Introduction to Business Analytics: Chapters 1-2: Specify the Question and Obtain Data

Vocabulary

Business Value: All the items, events, and interactions that determine a company’s financial health. Common measure is long-term profitability

Business Process: A coordinated, standardized set of activities conducted by both people and equipment to accomplish a specific business task.

Business Analyst: A data specialist who curates and uses data to help an organization make effective business decisions.

Data Overload: Access or exposure to too much data; prevents data from being properly synthesized and interpreted.

Analytics Mindset: The willingness and ability to specify which questions need to be addressed, find and extract pertinent data that might address those questions, analyze those data, and then report the results of business analytics to decision-makers.

Data: Raw numbers and facts that have little meaning on their own

Information: Data organized in a way that is meaningful to the user in context; data with context

Context: Setting, event, statement, or situation in which data can become more fully understood and evaluated

Information Value Chain: The events and processes from the collection of data to the compilation of information to an ultimate business decision.

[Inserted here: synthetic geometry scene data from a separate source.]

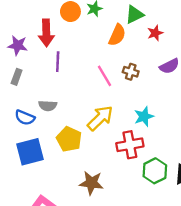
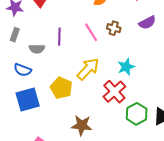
purple line: (58, 62) -> (59, 37), moved
gray semicircle: (48, 106) -> (37, 49), moved
red cross: (130, 145) -> (114, 92), turned -30

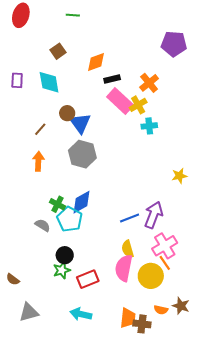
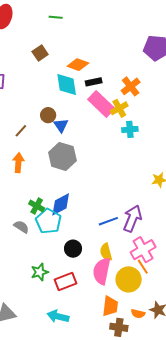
orange diamond: (96, 62) -> (78, 65), turned 40
cyan diamond: (49, 82) -> (67, 84), moved
blue triangle: (80, 123) -> (61, 125), size x0.7
black circle: (65, 255) -> (73, 249), moved
orange trapezoid: (128, 318) -> (110, 306), moved

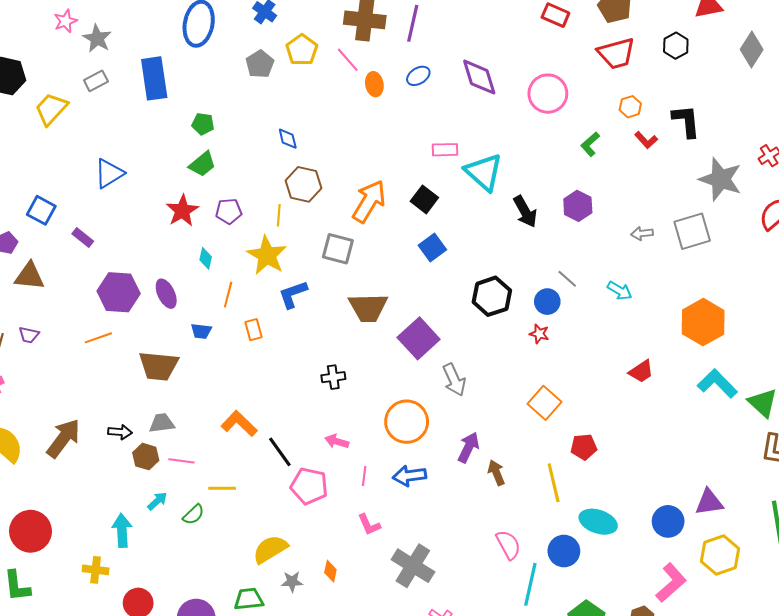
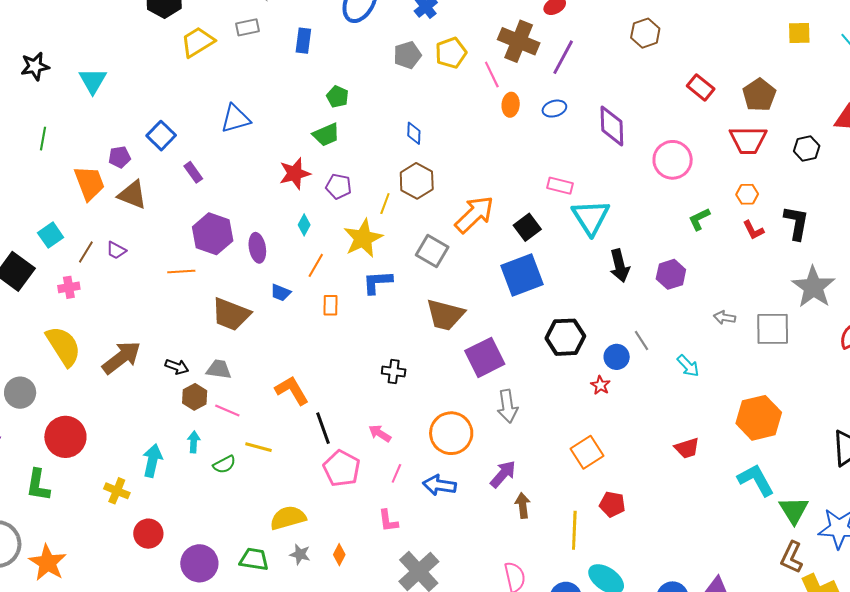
blue rectangle: (154, 78) -> (303, 41), size x0.6
blue square: (432, 248) -> (522, 275), size x1.6
cyan arrow: (157, 501) -> (194, 442), turned -60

Knowledge: Understanding or familiarity with information gained through learning

Decisions: Conclusions reached after consideration of knowledge gained

Data Scientist: Data Specialist who knows how to work with, manipulate, and statistically test data

Business Analytics: Use of data to make knowledge, draw conclusions, and address business questions

Marketing Analytics: Use of business analytics to measure and improve marketing performance

Financial Analytics: Use of business analytics to help a company measure, evaluate, and improve its financial performance

Operations Analytics: Use of business analytics to measure and improve the efficiency and effectiveness of the company’s operations

Accounting Analytics: Use of business analytics to evaluate financial performance and to address accounting questions

Relevant Data: Data directly or closely connected to the question being asked

Reliable Data: Facts or truth with little or no bias

Data Integrity: Combined accuracy, validity, and consistency of data stored and used over time

Static Report: Not constantly updated report of results

Dynamic Report: Real-time updating report delivered through a dashboard

Data Visualizations: Graphical representations of data which can reveal patterns in data and communicate findings

Exploratory Visualizations: Graphical representation which uncovers patterns in data as part of descriptive or diagnostic analytics

Enterprise System: Business management software that integrates applications from throughout the business into one system

Relational databases: Compile data into separate tables to ensure data is complete and not redundant. Composed of tables, fields, and records. Primary and foreign keys relate tables of data to each other

Big Data: Data sets that are too large and complex for businesses’ existing systems to capture, store, manage, and analyze.

Structured data: Organized data that fits neatly in a table or database

Unstructured data: Data without organization

Semi-structured data: No internal structure but may have tags or markers that explain what the data represent

Internet of Things: A network of physical objects, such as cars and watches, that have sensors connecting them to the internet and allowing for the exchange of data.

Data warehouse: A repository that allows a large amount of structured data to be integrated for reporting and data analysis.

Data lake: A repository for a large amount of both structured and unstructured data (internal and external) to be integrated for reporting and data analysis.

OLAP (Online Analytical Processing): Computing method that enables users to easily and selectively extract and query data for analysis from different points of view. All possible combinations are pre-calculated

Distributed Computing: Data stored across multiple databases

Raw Data: Data that has not been processed, cleaned, or aggregated

Aggregated Data: Individual data points combined into subtotals (counts, sums, averages)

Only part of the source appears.